Acidimicrobiales OTUs were relatively more abundant in the water at Site 2 than the outer biofilm, and
decreased further in abundance in the inner biofilm which is most closely associated with MIC
processes. These OTUs, which encompass iron-oxidizing bacteria, indicate that such bacteria may not
play a significant role in MIC occurring at the site.
The Gammaproteobacteria (including Oceanospirillales and its subgroup Oleiphilaceae) are known to
play a role in the degradation of organic carbon compounds [14], as are Saprospiraceae. The relative
abundance of these microorganisms in the biofilm may be associated with exposure of the Site 1 and
Site 2 coupons to hydrocarbons, possibly due to contamination of the coupons prior to deployment.

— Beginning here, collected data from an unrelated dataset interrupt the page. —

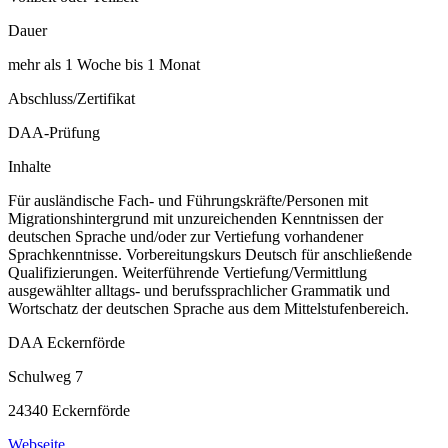
Dauer
mehr als 1 Woche bis 1 Monat
Abschluss/Zertifikat
DAA-Prüfung
Inhalte
Für ausländische Fach- und Führungskräfte/Personen mit
Migrationshintergrund mit unzureichenden Kenntnissen der
deutschen Sprache und/oder zur Vertiefung vorhandener
Sprachkenntnisse. Vorbereitungskurs Deutsch für anschließende
Qualifizierungen. Weiterführende Vertiefung/Vermittlung
ausgewählter alltags- und berufssprachlicher Grammatik und
Wortschatz der deutschen Sprache aus dem Mittelstufenbereich.
DAA Eckernförde
Schulweg 7
24340 Eckernförde
Webseite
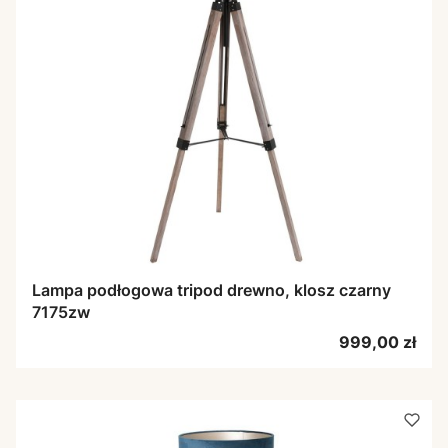
Lampa podłogowa tripod drewno, klosz czarny
7175zw
Cena
999,00 zł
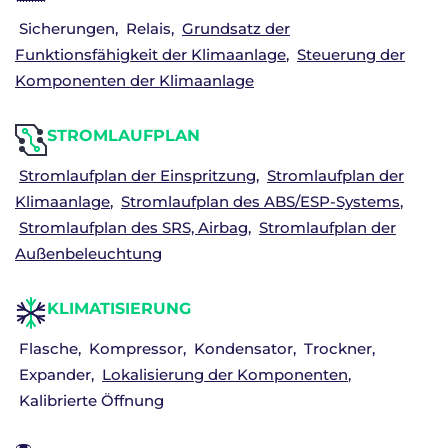
Sicherungen
Relais
Grundsatz der
Funktionsfähigkeit der Klimaanlage
Steuerung der
Komponenten der Klimaanlage
STROMLAUFPLAN
Stromlaufplan der Einspritzung
Stromlaufplan der
Klimaanlage
Stromlaufplan des ABS/ESP-Systems
Stromlaufplan des SRS, Airbag
Stromlaufplan der
Außenbeleuchtung
KLIMATISIERUNG
Flasche
Kompressor
Kondensator
Trockner
Expander
Lokalisierung der Komponenten
Kalibrierte Öffnung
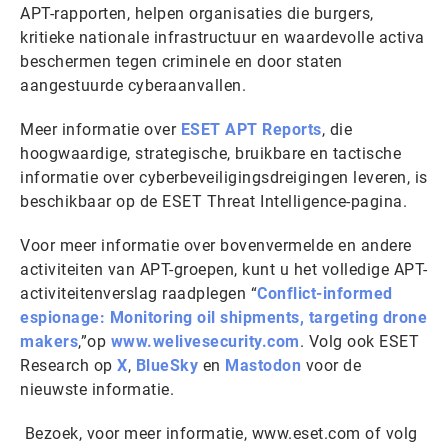
APT-rapporten, helpen organisaties die burgers,
kritieke nationale infrastructuur en waardevolle activa
beschermen tegen criminele en door staten
aangestuurde cyberaanvallen.
Meer informatie over
ESET APT Reports
, die
hoogwaardige, strategische, bruikbare en tactische
informatie over cyberbeveiligingsdreigingen leveren, is
beschikbaar op de ESET Threat Intelligence-pagina.
Voor meer informatie over bovenvermelde en andere
activiteiten van APT-groepen, kunt u het volledige APT-
activiteitenverslag raadplegen “
Conflict-informed
espionage: Monitoring oil shipments, targeting drone
makers
,”op
www.welivesecurity.com
. Volg ook ESET
Research op
X
,
BlueSky
en
Mastodon
voor de
nieuwste informatie.
Bezoek, voor meer informatie, www.eset.com of volg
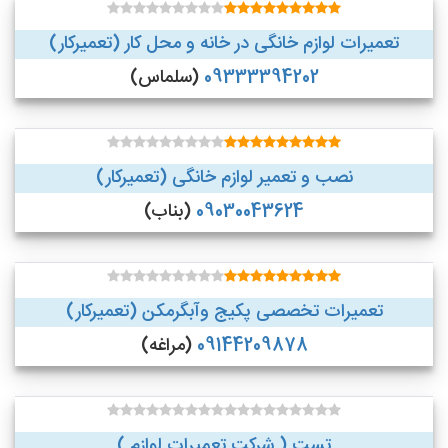
تعمیرات لوازم خانگی در خانه و محل کار (تعمیرکار)
09333394202
(سلماس)
نصب و تعمیر لوازم خانگی (تعمیرکار)
09030043624
(بناب)
تعمیرات تخصصی پکیج وآبگرمکن (تعمیرکار)
09144209878
(مراغه)
تست ( شرکت تعمیرات لوازم )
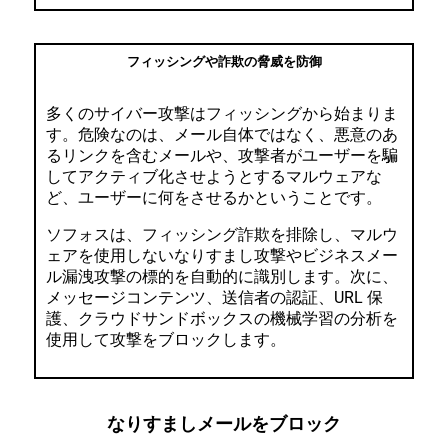
フィッシングや詐欺の脅威を防御
多くのサイバー攻撃はフィッシングから始まりま
す。危険なのは、メール自体ではなく、悪意のあ
るリンクを含むメールや、攻撃者がユーザーを騙
してアクティブ化させようとするマルウェアな
ど、ユーザーに何をさせるかということです。
ソフォスは、フィッシング詐欺を排除し、マルウ
ェアを使用しないなりすまし攻撃やビジネスメー
ル漏洩攻撃の標的を自動的に識別します。次に、
メッセージコンテンツ、送信者の認証、URL 保
護、クラウドサンドボックスの機械学習の分析を
使用して攻撃をブロックします。
なりすましメールをブロック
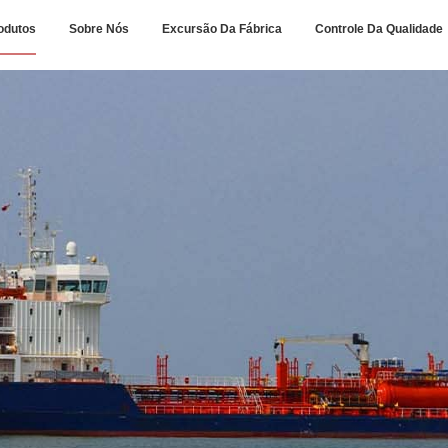
odutos
Sobre Nós
Excursão Da Fábrica
Controle Da Qualidade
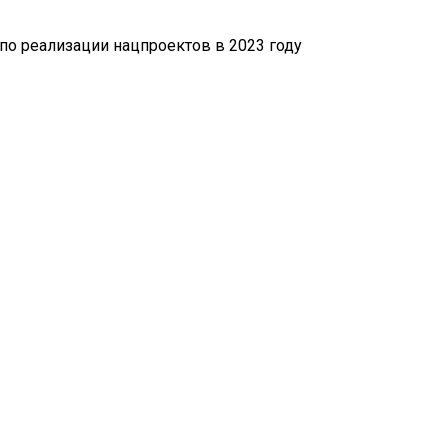
по реализации нацпроектов в 2023 году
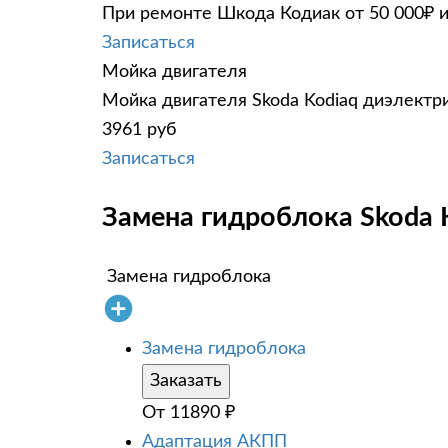
При ремонте Шкода Кодиак от 50 000₽ и
Записаться
Мойка двигателя
Мойка двигателя Skoda Kodiaq диэлектри
3961 руб
Записаться
Замена гидроблока Skoda K
Замена гидроблока
Замена гидроблока
Заказать
От
11890
₽
Адаптация АКПП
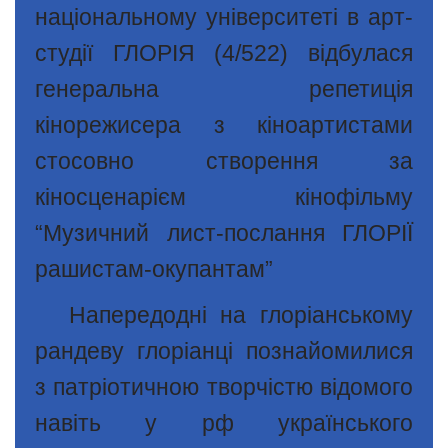
національному університеті в арт-
студії ГЛОРІЯ (4/522) відбулася
генеральна репетиція
кінорежисера з кіноартистами
стосовно створення за
кіносценарієм кінофільму
“Музичний лист-послання ГЛОРІЇ
рашистам-окупантам”
Напередодні на глоріанському
рандеву глоріанці познайомилися
з патріотичною творчістю відомого
навіть у рф українського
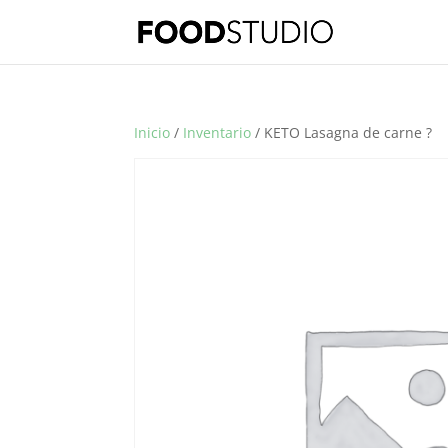
Inicio
/
Inventario
/ KETO Lasagna de carne ?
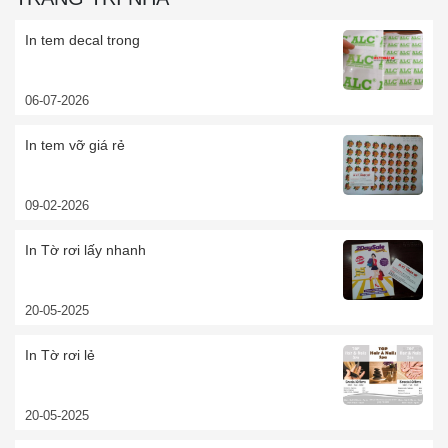
In tem decal trong
06-07-2026
In tem vỡ giá rẻ
09-02-2026
In Tờ rơi lấy nhanh
20-05-2025
In Tờ rơi lẻ
20-05-2025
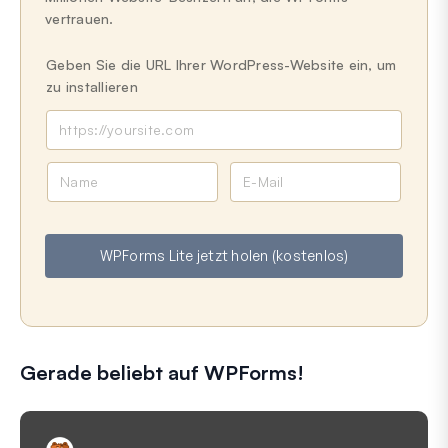
vertrauen.
Geben Sie die URL Ihrer WordPress-Website ein, um
zu installieren
N
E
a
-
m
M
e
a
WPForms Lite jetzt holen (kostenlos)
i
l
Gerade beliebt auf WPForms!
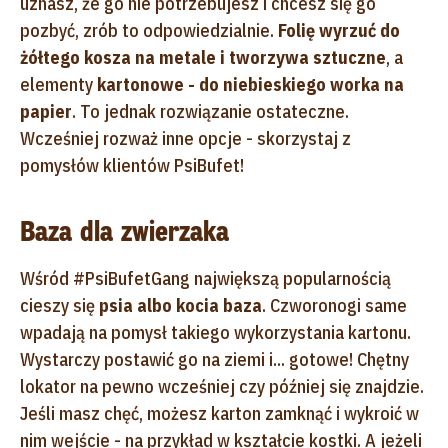
uznasz, że go nie potrzebujesz i chcesz się go
pozbyć, zrób to odpowiedzialnie.
Folię wyrzuć do
żółtego kosza na metale i tworzywa sztuczne
, a
elementy
kartonowe - do niebieskiego worka na
papier
. To jednak rozwiązanie ostateczne.
Wcześniej rozważ inne opcje - skorzystaj z
pomysłów klientów PsiBufet!
Baza dla zwierzaka
Wśród #PsiBufetGang największą popularnością
cieszy się
psia albo kocia baza
. Czworonogi same
wpadają na pomysł takiego wykorzystania kartonu.
Wystarczy postawić go na ziemi i... gotowe! Chętny
lokator na pewno wcześniej czy później się znajdzie.
Jeśli masz chęć, możesz karton zamknąć i wykroić w
nim wejście - na przykład w kształcie kostki. A jeżeli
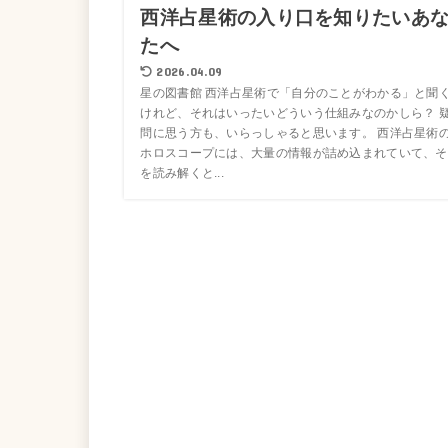
西洋占星術の入り口を知りたいあ
たへ
2026.04.09
星の図書館 西洋占星術で「自分のことがわかる」と聞
けれど、それはいったいどういう仕組みなのかしら？ 
問に思う方も、いらっしゃると思います。 西洋占星術
ホロスコープには、大量の情報が詰め込まれていて、そ
を読み解くと...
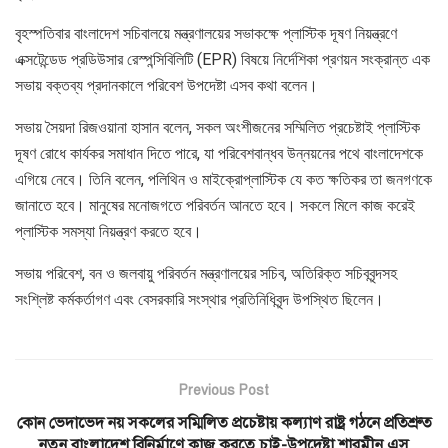
বৃহস্পতিবার বাংলাদেশ সচিবালয়ে মন্ত্রণালয়ের সভাকক্ষে প্লাস্টিক দূষণ নিয়ন্ত্রণে
এক্সটেন্ডেড প্রডিউসার রেস্পন্সিবিলিটি (EPR) বিষয়ে নির্দেশিকা প্রণয়ন সংক্রান্ত এক
সভায় বক্তব্য প্রদানকালে পরিবেশ উপদেষ্টা এসব কথা বলেন।
সভায় সৈয়দা রিজওয়ানা হাসান বলেন, সকল অংশীজনের সম্মিলিত প্রচেষ্টাই প্লাস্টিক
দূষণ রোধে কার্যকর সমাধান দিতে পারে, যা পরিবেশবান্ধব উন্নয়নের পথে বাংলাদেশকে
এগিয়ে নেবে। তিনি বলেন, পলিথিন ও মাইক্রোপ্লাস্টিক যে কত ক্ষতিকর তা জনগণকে
জানাতে হবে। মানুষের মনোজগতে পরিবর্তন আনতে হবে। সকলে মিলে কাজ করেই
প্লাস্টিক সমস্যা নিয়ন্ত্রণ করতে হবে।
সভায় পরিবেশ, বন ও জলবায়ু পরিবর্তন মন্ত্রণালয়ের সচিব, অতিরিক্ত সচিববৃন্দসহ
সংশ্লিষ্ট কর্মকর্তাগণ এবং বেসরকারি সংস্থার প্রতিনিধিবৃন্দ উপস্থিত ছিলেন।
Previous Post
কোন ভেদাভেদ নয় সকলের সম্মিলিত প্রচেষ্টায় কল্যাণ রাষ্ট্র গঠনে প্রতিশ্রুত
নতুন বাংলাদেশ বিনির্মাণে কাজ করতে চাই-উপদেষ্টা শারমীন এস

However, no relationship between these bacteria and MIC can be established from the existing data.

17. OTC-27142-MS 17
The high prevalence of Cyanobacteria and Chloroplasts in the Site 2 communities indicates that
photosynthetic respiration is occurring in the biofilm. This process will result in the production of
additional oxygen during the day and CO2 at night, which will diffuse through the biofilm. The biofilm-
generated oxygen has the potential to play a role in accelerating the corrosion process, due to interaction
with H2S producing thiosulfates, creating a positive feedback loop where thiosulfate reducing bacteria
(rather than sulfate-reducing bacteria) become more numerous and increase their production of H2S, a
portion of which reacts directly with the iron to produce FeS. The impact of CO2 generated within the
biofilm on corrosion requires elucidating. Noting that the specimens were exposed in the photic (light-
exposed) zone, and that the SCORCH JIP identified a correlation between depth and the level of
corrosion in the (permanently submerged) near-surface zone, further investigation of the relationship
between light exposure of upper mooring lines and the level of corrosion is warranted and will be
investigated in the DeepStar®
CTR12402 project.
The classification of OTUs from the Site 2 specimens did not identify a significant population of groups
associated with SRP. This indicates that the exposure period may have been too short for the conditions
required to support a SRP population to develop (i.e. the inner biofilm had yet to become sufficiently
anoxic). This hypothesis will be further investigated in the DeepStar®
CTR12402 project.
Microbial community at Site 1 includes Desulfobacter, Desulfovibrionaceae and Desulfovibrio, which
represent genera of sulfate-reducing bacteria (SRB) and are often considered key contributors of MIC in
a marine environment. The abundance of these OTU is, however, relatively low, at 0.42%, 0.09% and
1.66% respectively. With the help of the DeepStar®
CTR12402 project, the abundance of the SRB DNA
sequences can be compared between different test sites. Moreover, both relative abundance and structure
of SRB community can be correlated with the aggressiveness of MIC. OTU of Clostridiales,
Fusobacteriaceae, and Shewanella groups, which are associated with the production of Hydrogen Sulfide
(H2S) as well as, Epsilonproteobacteria that are involved in the ocean sulphur cycle, were also relatively
abundant. All of the above groups can contribute to the anaerobic corrosion process by creating zones of
H2S production and sulfide, sulfur accumulation.
6.0 Conclusions
The findings of this investigation provide evidence that the corrosion of carbon steel coupons at both test
sites can be classified as MIC. The presence of DNA sequences representative of SRB in the Site 1
biofilm community, and their comparative absence in the DNA profiles of Site 2 consortia, as well as
the prevalence of localized corrosion in form of mega-pits at Site 1 compared to lesser extent of pitting
corrosion at Site 2, supports the hypothesis that SRB are likely contributors to MIC and mega pit
formation. Against this hypothesis, the following points ought to be considered:
1. The coupons at Site 2 were exposed for a period of approximately 35 days, compared to 154
days for the coupons exposed at Site 1. As such, the biofilm is less developed and suboxic/anoxic
conditions required for SRB to reach their full metabolic potential may not have developed
within the Site 2 biofilms.
2. The low abundance of SRB may indicate that activity derived solely from sulfate reduction is not
a key driving mechanism of localized mega-pit localized corrosion and that H2S-production by
other anaerobic or sub-oxic biofilm residents may be of considerable importance to corrosion.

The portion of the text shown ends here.